The Federal Reserve is fighting the worst U.S. inflation in 40 years, and its assault on rising consumer prices is probably going to get messy. You can’t just rein in 1970s-style consumer price increases without slamming the brakes on the entire economy. Until now, the stock market has mostly ignored this risk, but subtle signs are emerging that the market has begun to comprehend the challenges.

As of Wednesday morning, the S&P 500 Index was down just 5.1% for the year despite 7.9% year-over-year inflation, a raging war in Ukraine and a Covid-19 outbreak in China that has led to lockdowns. But the release of new details from the Fed’s deliberations at its meeting last month showed “many” officials appeared open to aggressive 50-basis-point interest-rate increases in the coming months.

The minutes of the Fed’s March 15-16 meeting also showed that a few participants were concerned that “elevated inflation and inflation expectations could become entrenched if the public began to question the Committee’s resolve” to reach their stated 2% longer-run inflation goal. In other words, they want to let people know that they’re willing to get tough.

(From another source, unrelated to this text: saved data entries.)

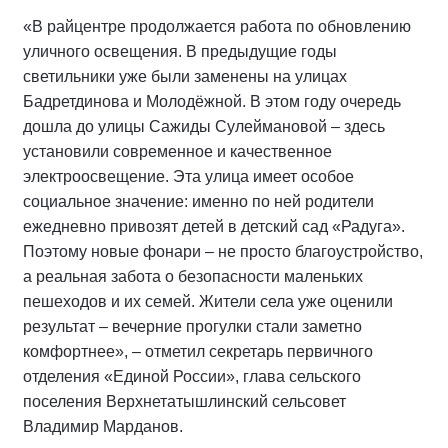
«В райцентре продолжается работа по обновлению
уличного освещения. В предыдущие годы
светильники уже были заменены на улицах
Бадретдинова и Молодёжной. В этом году очередь
дошла до улицы Сажиды Сулеймановой – здесь
установили современное и качественное
электроосвещение. Эта улица имеет особое
социальное значение: именно по ней родители
ежедневно привозят детей в детский сад «Радуга».
Поэтому новые фонари – не просто благоустройство,
а реальная забота о безопасности маленьких
пешеходов и их семей. Жители села уже оценили
результат – вечерние прогулки стали заметно
комфортнее», – отметил секретарь первичного
отделения «Единой России», глава сельского
поселения Верхнетатышлинский сельсовет
Владимир Марданов.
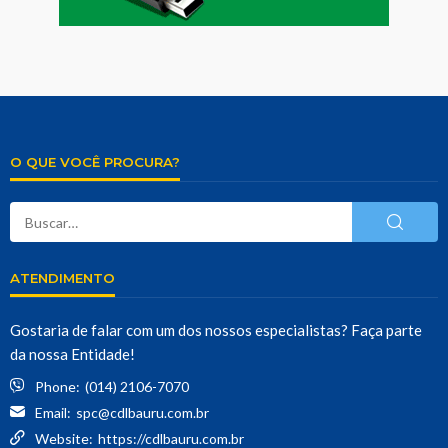
O QUE VOCÊ PROCURA?
ATENDIMENTO
Gostaria de falar com um dos nossos especialistas? Faça parte
da nossa Entidade!
Phone:
(014) 2106-7070
Email:
spc@cdlbauru.com.br
Website:
https://cdlbauru.com.br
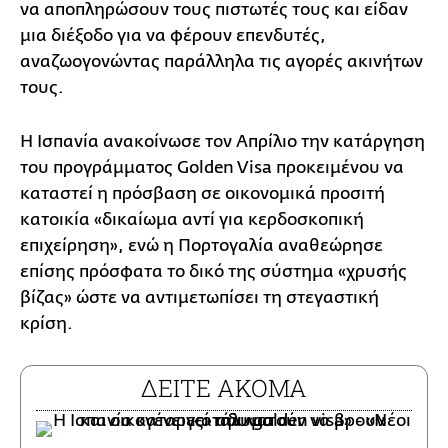
να αποπληρώσουν τους πιστωτές τους και είδαν
μια διέξοδο για να φέρουν επενδυτές,
αναζωογονώντας παράλληλα τις αγορές ακινήτων
τους.
Η Ισπανία ανακοίνωσε τον Απρίλιο την κατάργηση
του προγράμματος Golden Visa προκειμένου να
καταστεί η πρόσβαση σε οικονομικά προσιτή
κατοικία «δικαίωμα αντί για κερδοσκοπική
επιχείρηση», ενώ η Πορτογαλία αναθεώρησε
επίσης πρόσφατα το δικό της σύστημα «χρυσής
βίζας» ώστε να αντιμετωπίσει τη στεγαστική
κρίση.
ΔΕΙΤΕ ΑΚΟΜΑ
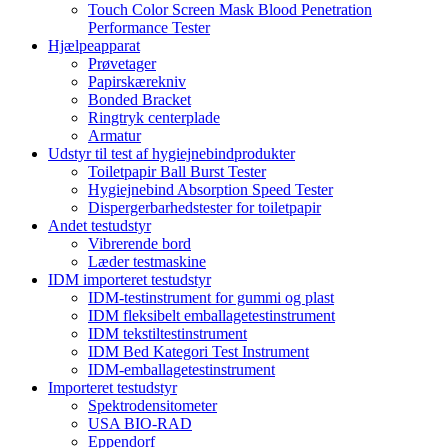
Touch Color Screen Mask Blood Penetration
Performance Tester
Hjælpeapparat
Prøvetager
Papirskærekniv
Bonded Bracket
Ringtryk centerplade
Armatur
Udstyr til test af hygiejnebindprodukter
Toiletpapir Ball Burst Tester
Hygiejnebind Absorption Speed ​​Tester
Dispergerbarhedstester for toiletpapir
Andet testudstyr
Vibrerende bord
Læder testmaskine
IDM importeret testudstyr
IDM-testinstrument for gummi og plast
IDM fleksibelt emballagetestinstrument
IDM tekstiltestinstrument
IDM Bed Kategori Test Instrument
IDM-emballagetestinstrument
Importeret testudstyr
Spektrodensitometer
USA BIO-RAD
Eppendorf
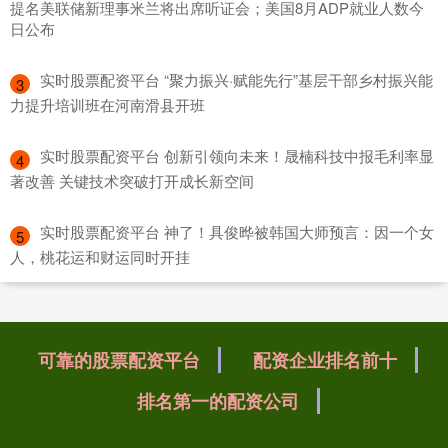
提名美联储新理事米兰将出席听证会；美国8月ADP就业人数今
日公布
​实时股票配资平台 “聚力振兴·赋能先行”基层干部乡村振兴能
3
力提升培训班在河南滑县开班
​实时股票配资平台 创新引领向未来！晟楠科技中报毛利率显
4
著改善 关键技术突破打开成长新空间
​实时股票配资平台 神了！具俊晔被韩国大师预言：因一个女
5
人，桃花运和财运同时开挂
可靠的股票配资平台
配资企业排名前十
排名第一的配资公司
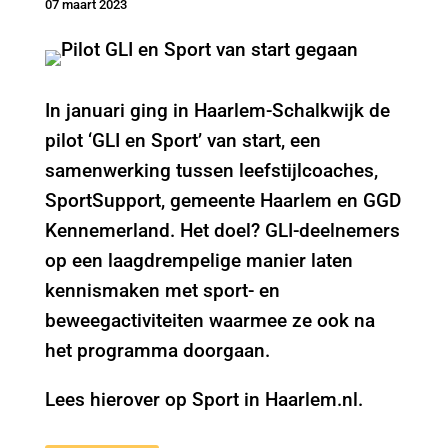
07 maart 2023
In januari ging in Haarlem-Schalkwijk de
pilot ‘GLI en Sport’ van start, een
samenwerking tussen leefstijlcoaches,
SportSupport, gemeente Haarlem en GGD
Kennemerland. Het doel? GLI-deelnemers
op een laagdrempelige manier laten
kennismaken met sport- en
beweegactiviteiten waarmee ze ook na
het programma doorgaan.
Lees hierover op Sport in Haarlem.nl.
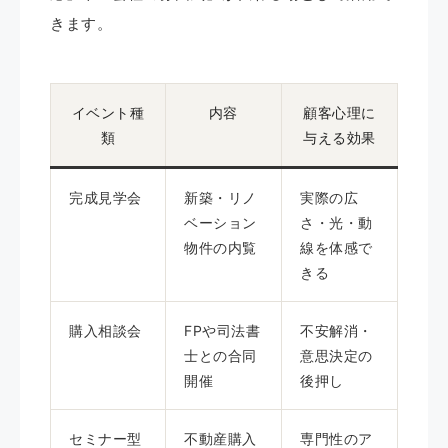
きます。
イベント種
内容
顧客心理に
類
与える効果
完成見学会
新築・リノ
実際の広
ベーション
さ・光・動
物件の内覧
線を体感で
きる
購入相談会
FPや司法書
不安解消・
士との合同
意思決定の
開催
後押し
セミナー型
不動産購入
専門性のア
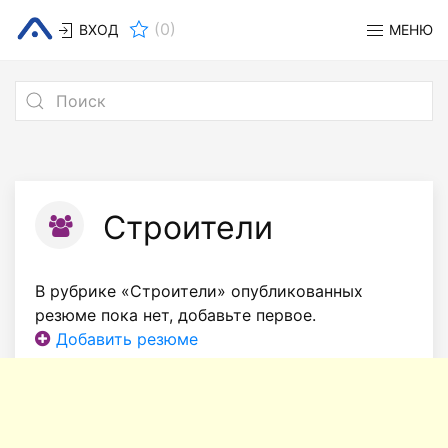
(
0
)
ВХОД
МЕНЮ
Строители
В рубрике «Строители» опубликованных
резюме пока нет, добавьте первое.
Добавить резюме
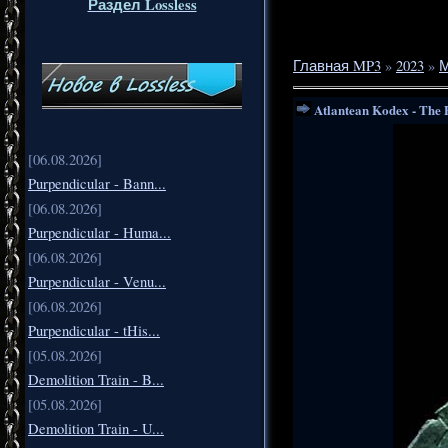
Раздел Lossless
Главная MP3
»
2023
»
М
Atlantean Kodex - The 
[06.08.2026]
Purpendicular - Bann...
[06.08.2026]
Purpendicular - Huma...
[06.08.2026]
Purpendicular - Venu...
[06.08.2026]
Purpendicular - tHis...
[05.08.2026]
Demolition Train - B...
[05.08.2026]
Demolition Train - U...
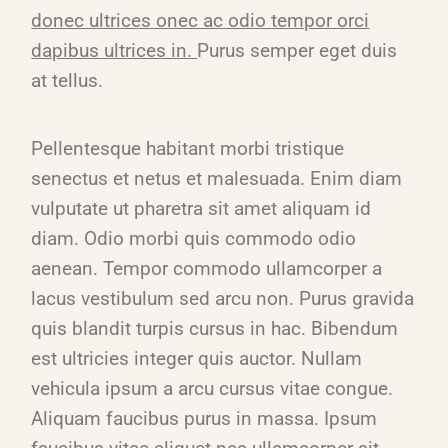
donec ultrices onec ac odio tempor orci
dapibus ultrices in.
Purus semper eget duis
at tellus.
Pellentesque habitant morbi tristique
senectus et netus et malesuada. Enim diam
vulputate ut pharetra sit amet aliquam id
diam. Odio morbi quis commodo odio
aenean. Tempor commodo ullamcorper a
lacus vestibulum sed arcu non. Purus gravida
quis blandit turpis cursus in hac. Bibendum
est ultricies integer quis auctor. Nullam
vehicula ipsum a arcu cursus vitae congue.
Aliquam faucibus purus in massa. Ipsum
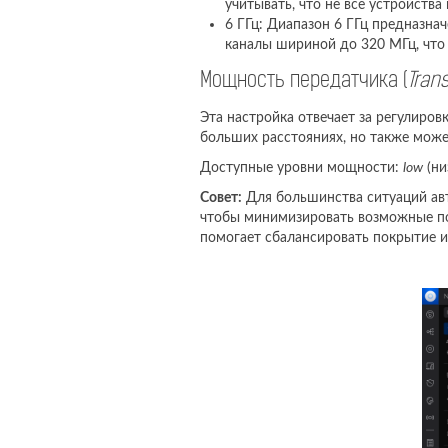
учитывать, что не все устройств
6 ГГц: Диапазон 6 ГГц предназна
каналы шириной до 320 МГц, что 
Мощность передатчика (
Tran
Эта настройка отвечает за регулиро
больших расстояниях, но также може
Доступные уровни мощности:
low
(ни
Совет:
Для большинства ситуаций авт
чтобы минимизировать возможные пом
помогает сбалансировать покрытие и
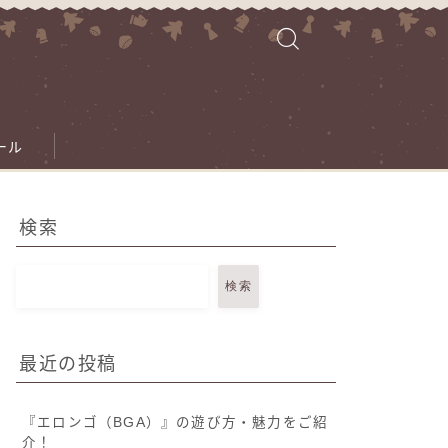
ール
検索
検索
最近の投稿
『エロンゴ（BGA）』の遊び方・魅力をご紹
介！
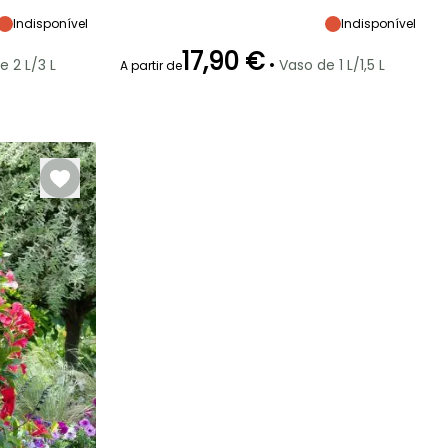
maturidade
maturidade
Sol
Sol
80 cm
40 cm
Indisponível
Indisponível
17,90 €
•
e 2 L/3 L
Vaso de 1 L/1,5 L
A partir de
Rusticidade
Período de floração
Período razoável de
Rusticidade
plantação
Até +1,5°C
Até -4°C
Maio à
Março à Maio
Setembro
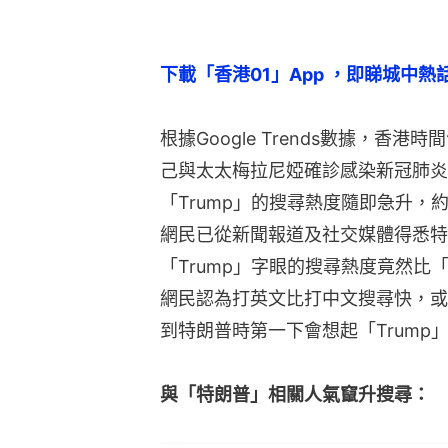
下載「香港01」App ，即睇城中熱
根據Google Trends數據，香港
己與太太梅拉尼婭確診感染新冠肺炎，「
「Trump」的搜尋熱度隨即急升，
網民已從新聞報道及社交媒體得悉特
「Trump」字眼的搜尋熱度竟然比「特
網民認為打英文比打中文搜尋快，或
到特朗普時第一下會想起「Trump
與「特朗普」相關人氣竄升搜尋：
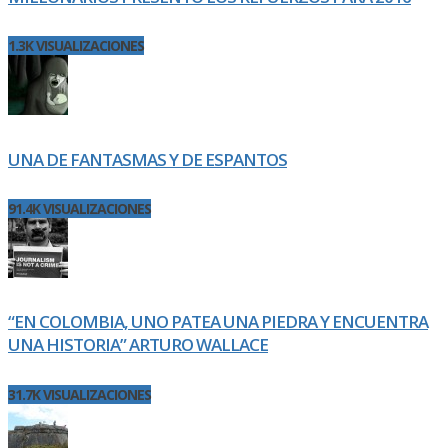
1.3K VISUALIZACIONES
UNA DE FANTASMAS Y DE ESPANTOS
91.4K VISUALIZACIONES
“EN COLOMBIA, UNO PATEA UNA PIEDRA Y ENCUENTRA
UNA HISTORIA” ARTURO WALLACE
31.7K VISUALIZACIONES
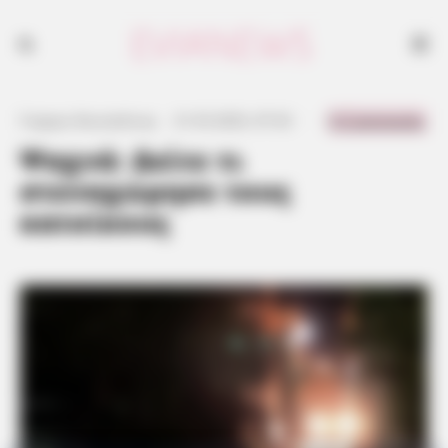
0 Comments
Γιώργος Κουτσελίνης
·
21.03.2023, 07:32
·
·
Ψαχνά: Δείτε τι
στεναχώρησε τους
κατοίκους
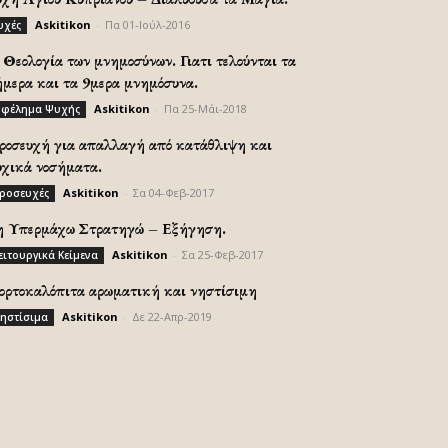
Askitikon
-
Πα 01-Ιούλ-2016
υχές
Θεολογία των μνημοσύνων. Γιατι τελούνται τα
ήμερα και τα 9μερα μνημόσυνα.
Askitikon
-
Πα 25-Μάι-2018
φέλημα Ψυχής
ροσευχή για απαλλαγή από κατάθλιψη και
υχικά νοσήματα.
Askitikon
-
Σα 04-Φεβ-2017
ροσευχές
η Υπερμάχω Στρατηγώ – Εξήγηση.
Askitikon
-
Σα 25-Φεβ-2017
ειτουργικά Κείμενα
ορτοκαλόπιτα αρωματική και νηστίσιμη
Askitikon
-
Δε 22-Απρ-2019
ηστίσιμα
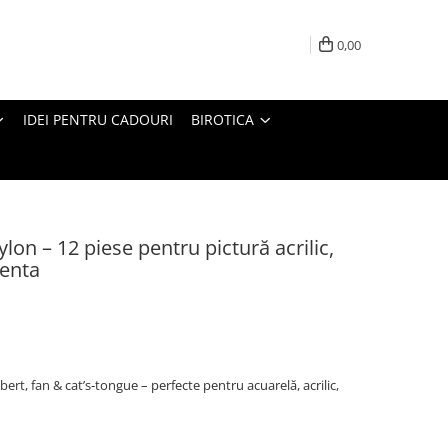
0,00
IDEI PENTRU CADOURI
BIROTICA
ylon – 12 piese pentru pictură acrilic,
menta
lbert, fan & cat’s‑tongue – perfecte pentru acuarelă, acrilic,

That realization is starting to play out in consumer stocks. On Wednesday, consumer discretionary stocks fell 2.6% while consumer staples jumped 1.4%, one of the five biggest single-day outperformances for staples in the past 20 years. The slump came as inflation saps consumer sentiment, White House medical advisor Anthony Fauci warned of another Covid uptick in the U.S. and higher interest rates threaten the appetite for expensive products.

The only larger outperformances were at the outset of the pandemic, during the Great Recession and in the late stages of the dot-com bust. Overall, S&P 500 consumer discretionary stocks are now down 11.5% for the year compared with a 0.7% advance for consumer staples, which indicates some investors are actually listening to the Fed.